Tulisan ini merupakan pandangan pribadi dari penulis.
Parapuan.co - Telah lazim di zaman digital, produksi, distribusi dan konsumsi konten media digital, terjadi intensif. Ini jadi gejala yang kian merata, bukan hanya di perkotaan metropolis, namun juga di wilayah-wilayah suburban bahkan rural, pedesaan.
Google, dalam laporan yang berjudul “Year in Search: 2018 Insight for Brand”, menyebut gejala ini sebagai non metros, go online. Artinya perilaku online, tak lagi didominasi khalayak di kota-kota besar, namun terjadi merata di wilayah-wilayah lain di seluruh negara.
Manifestasi go online ini berupa aktivitas berjejaring di media digital. Mulai interaksi antar pribadi yang bersifat mikro, aktivitas ekonomi bisnis, relasi sosial, tranformasi pendidikan, penanaman pengaruh politik yang seluruhnya bersifat meso, bahkan peristiwa-peristiwa budaya yang berjangkauan makro.
Manfaat maupun perubahan baik yang tercatat, bukan lagi jadi hal baru. Berbagai pihak merasa penting mengupayakan penyempurnaan ekosistem media digital, agar dapat diakses lebih banyak khalayak.
Namun demikian, bukan berarti perkembangan baik itu bebas dari masalah.
Rentannya Kesehatan Mental Perempuan
Banyak degradasi kesehatan mental yang muncul, dan perlu memperoleh perhatian serius. Terlebih manakala pada teknologi umumnya yang hampir selalu diidentikkan dengan pengguna laki-laki, media digital mengundang perempuan sama kencangnya, agar tertarik pada teknologi ini.

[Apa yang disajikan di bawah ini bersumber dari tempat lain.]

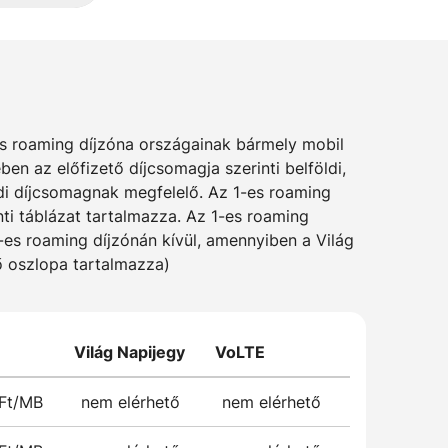
es roaming díjzóna országainak bármely mobil
n az előfizető díjcsomagja szerinti belföldi,
ldi díjcsomagnak megfelelő. Az 1-es roaming
ti táblázat tartalmazza. Az 1-es roaming
1-es roaming díjzónán kívül, amennyiben a Világ
lő oszlopa tartalmazza)
Világ Napijegy
VoLTE
 Ft/MB
nem elérhető
nem elérhető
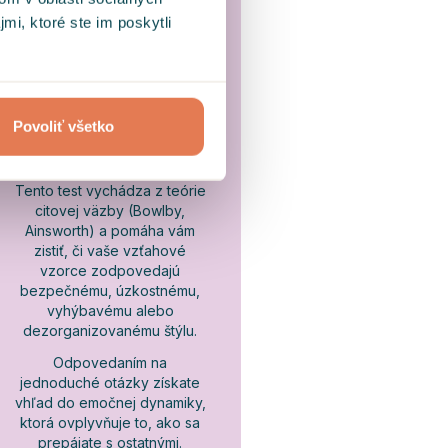
mi, ktoré ste im poskytli
Test na typ citovej
Povoliť všetko
väzby
Tento test vychádza z teórie
citovej väzby (Bowlby,
Ainsworth) a pomáha vám
zistiť, či vaše vzťahové
vzorce zodpovedajú
bezpečnému, úzkostnému,
vyhýbavému alebo
dezorganizovanému štýlu.
Odpovedaním na
jednoduché otázky získate
vhľad do emočnej dynamiky,
ktorá ovplyvňuje to, ako sa
prepájate s ostatnými.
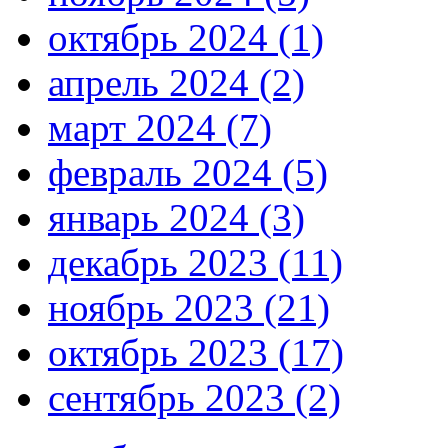
октябрь 2024 (1)
апрель 2024 (2)
март 2024 (7)
февраль 2024 (5)
январь 2024 (3)
декабрь 2023 (11)
ноябрь 2023 (21)
октябрь 2023 (17)
сентябрь 2023 (2)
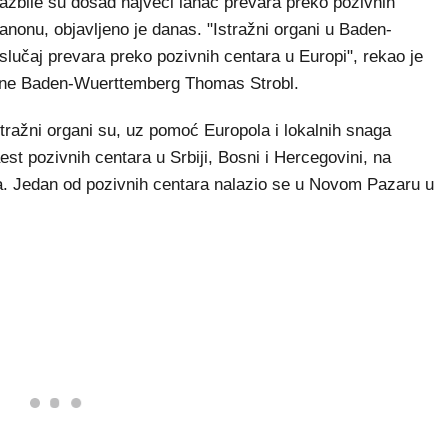
zbile su dosad najveći lanac prevara preko pozivnih
nonu, objavljeno je danas. "Istražni organi u Baden-
 slučaj prevara preko pozivnih centara u Europi", rekao je
jine Baden-Wuerttemberg Thomas Strobl.
ražni organi su, uz pomoć Europola i lokalnih snaga
naest pozivnih centara u Srbiji, Bosni i Hercegovini, na
oba. Jedan od pozivnih centara nalazio se u Novom Pazaru u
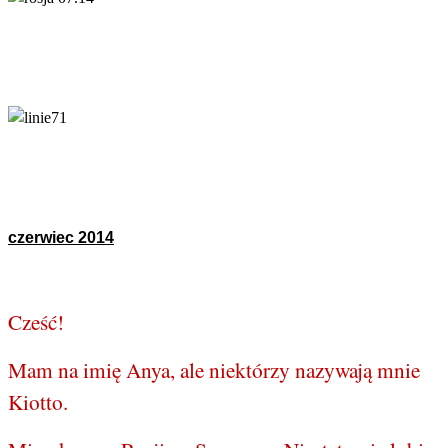
czerwiec 2014
Cześć!
Mam na imię Anya, ale niektórzy nazywają mnie
Kiotto.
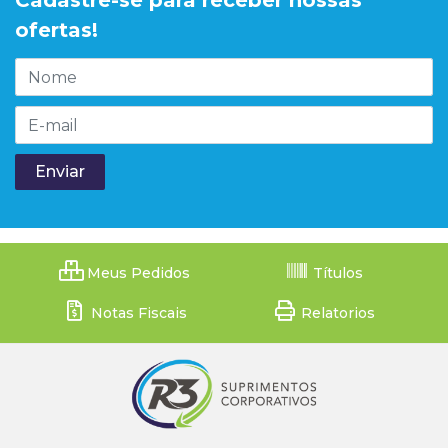
Cadastre-se para receber nossas
ofertas!
Meus Pedidos
Títulos
Notas Fiscais
Relatorios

Sayangnya, berbagai riset menunjukkan kerentanan degradasi kesehatan mental yang lebih tinggi pada kelompok perempuan, akibat penggunaan media sosial.
Baca Juga: Hari Kesehatan Mental Sedunia 2022, WHO Paparkan Ada 6 Jenis Gangguan Mental
Salah satu hasil riset diuraikan Jason Crosby, 2022 dalam artikelnya “How Social Media Affect Women’s Mental Health: Negatives vs Positives”. Pada artikel ini diuraikan, benar media digital membawa pengaruh positif lebih besar daripada pengaruh negatifnya.